From the description, a t-test is the way to go. To rephrase what you said, you have two sites, and multiple observations at each site. This is the classic example of a two-sample independent T-Test (wiki).
The gist of it is you need to not only see how far apart the means are, you need to know how variable the data is. That way you can say the difference in means is unlikely to be attributable to random sampling variance. The t-test tells you exactly that.
You can do a t test in excel as fast as any of the stats programs. You just need two columns of SDI values, one for each site. Then you use the function
t.test(), select your first column for the first parameter, the second column for your second parameter, use a 2-tailed test (wiki) for the third parameter (enter the number 2), and use the second option for the last parameter (homoskedastic).

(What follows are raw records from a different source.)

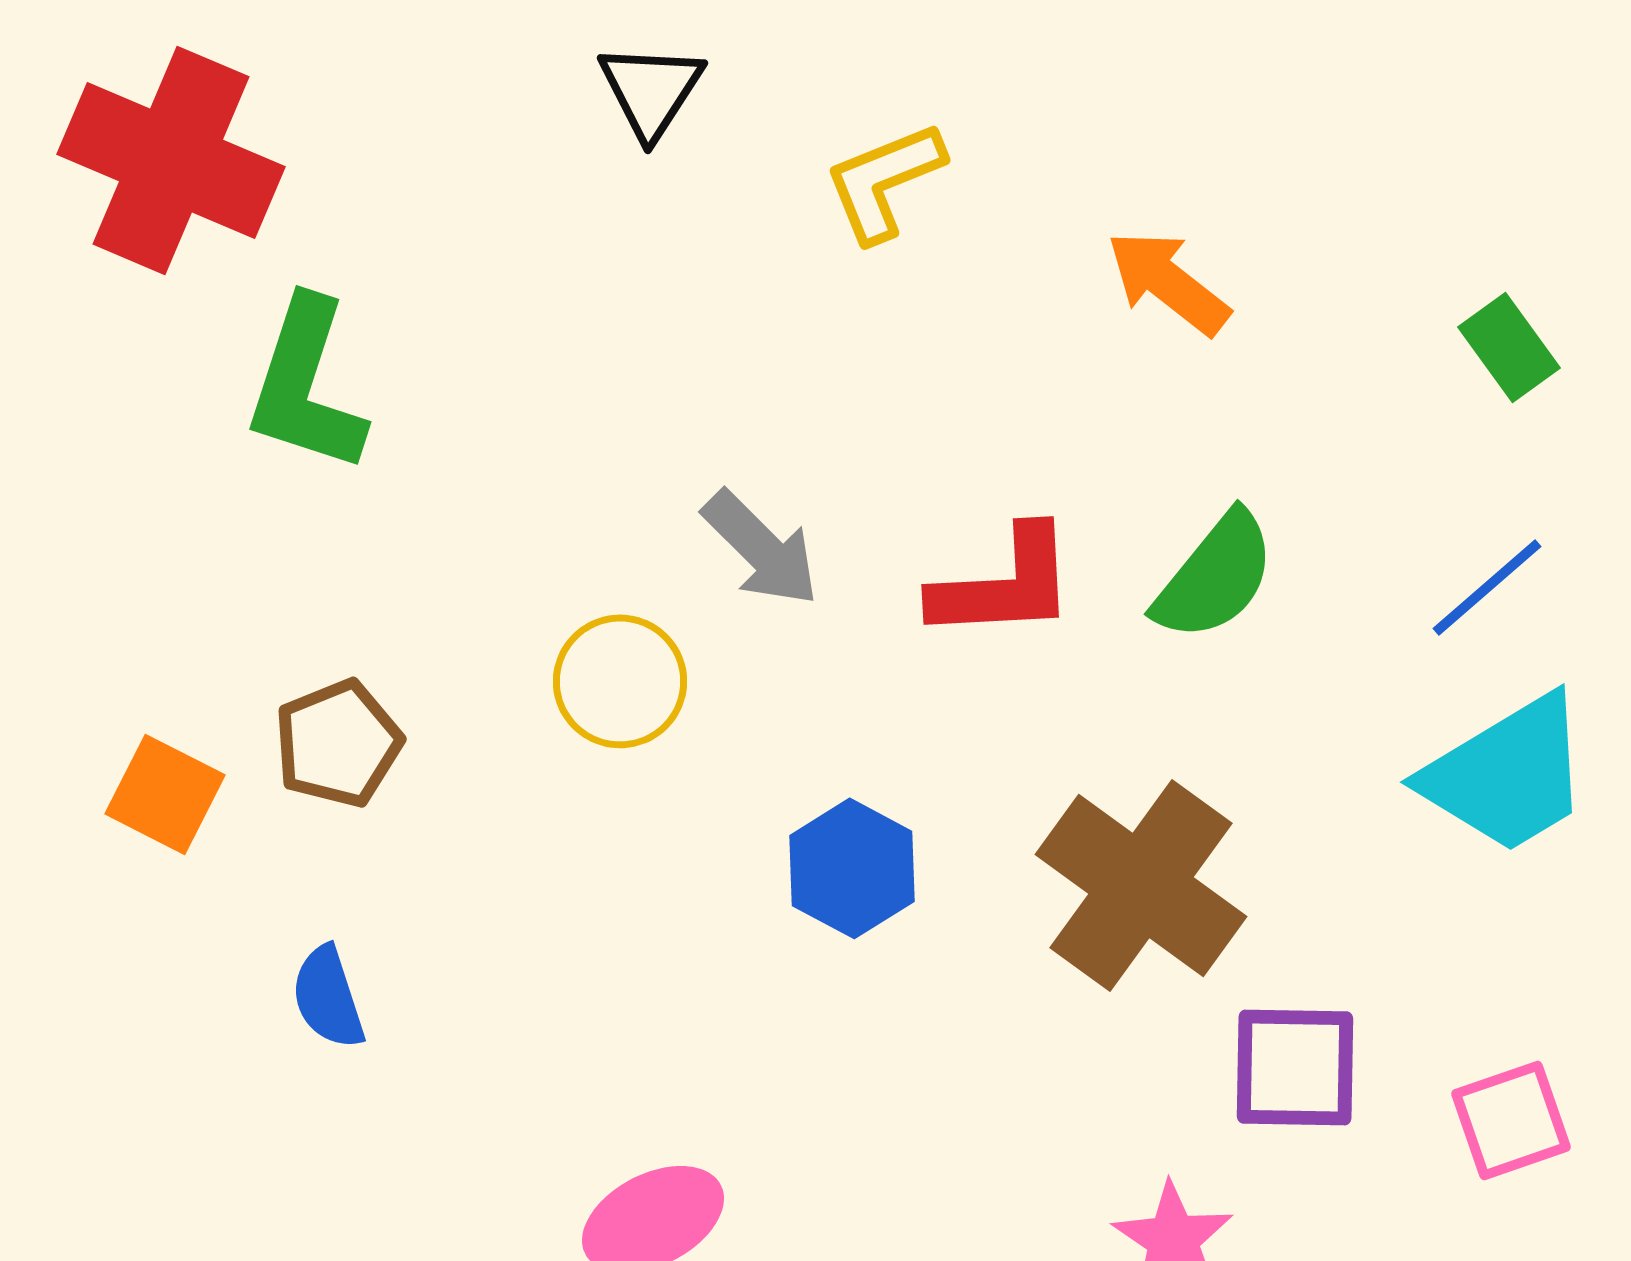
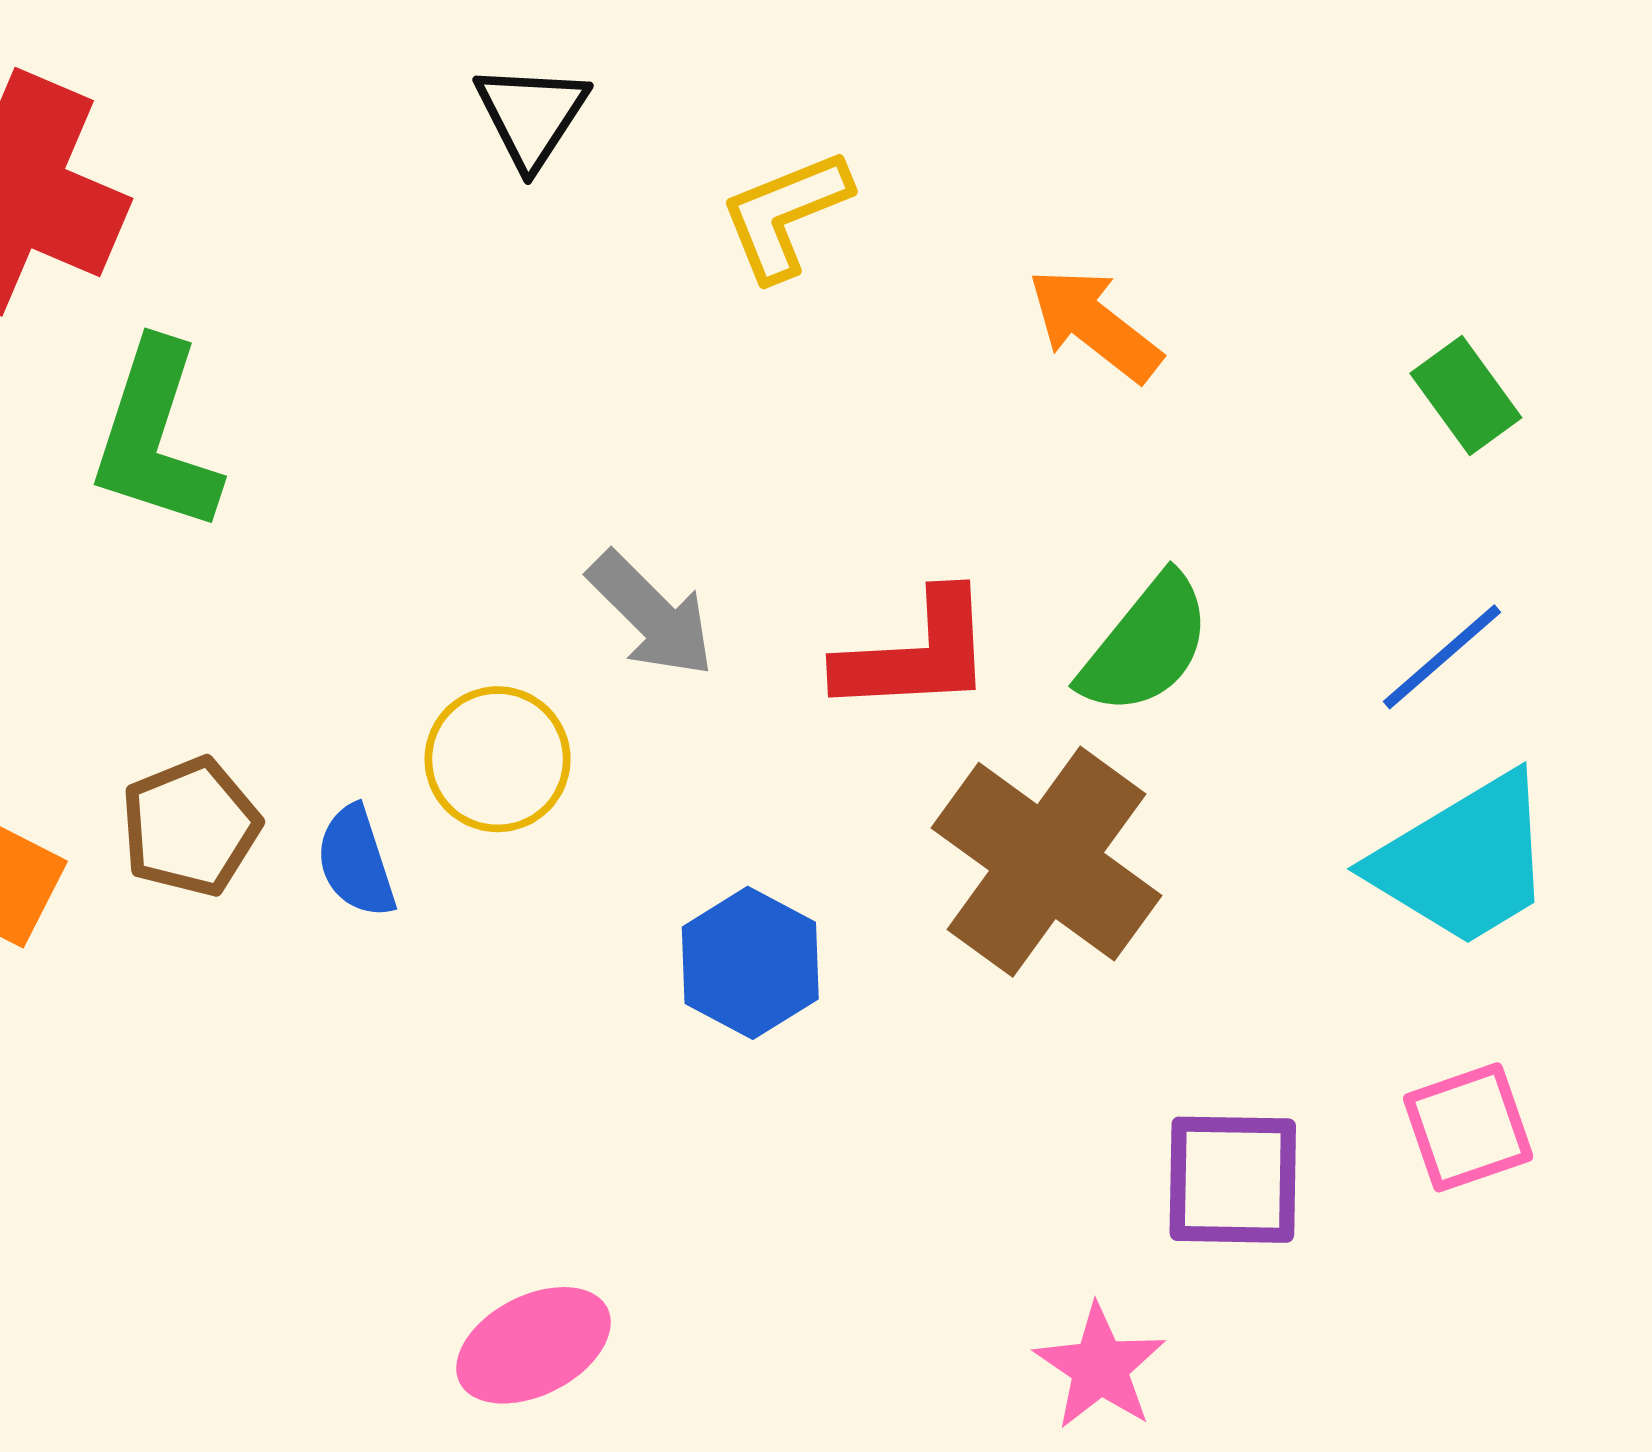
brown cross: (1141, 885) -> (1047, 862), moved
blue semicircle: (328, 997) -> (356, 862), moved
pink square: (1511, 1120) -> (1468, 1127), moved

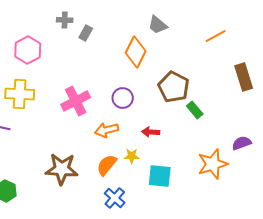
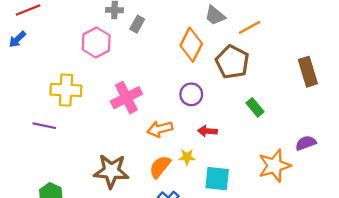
orange line: (216, 36) -> (250, 27), moved
pink hexagon: (28, 50) -> (96, 43), moved
brown pentagon: (174, 87) -> (232, 62), moved
purple circle: (123, 98) -> (191, 94), moved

If you use R, the function is also
t.test(), but there are multiple ways you can set up your data. Here is a tutorial. Basically, you could have two columns, one for each site like Excel, or one column with all your SDI values, and another column that categorizes your data (i.e. tells you whether that row was a sample from Site A or Site B).
There are a lot of other considerations, for instance your samples from your sites ideally would have similar standard deviations. If they are very different, you can use option 3 for the last parameter in Excel. I won't give a full step-by-step in R, but there are plenty of ways to test for differences in standard deviation and correct for it. However, basic t-tests assuming homogeneity of variance (i.e. what I described above) should get you going.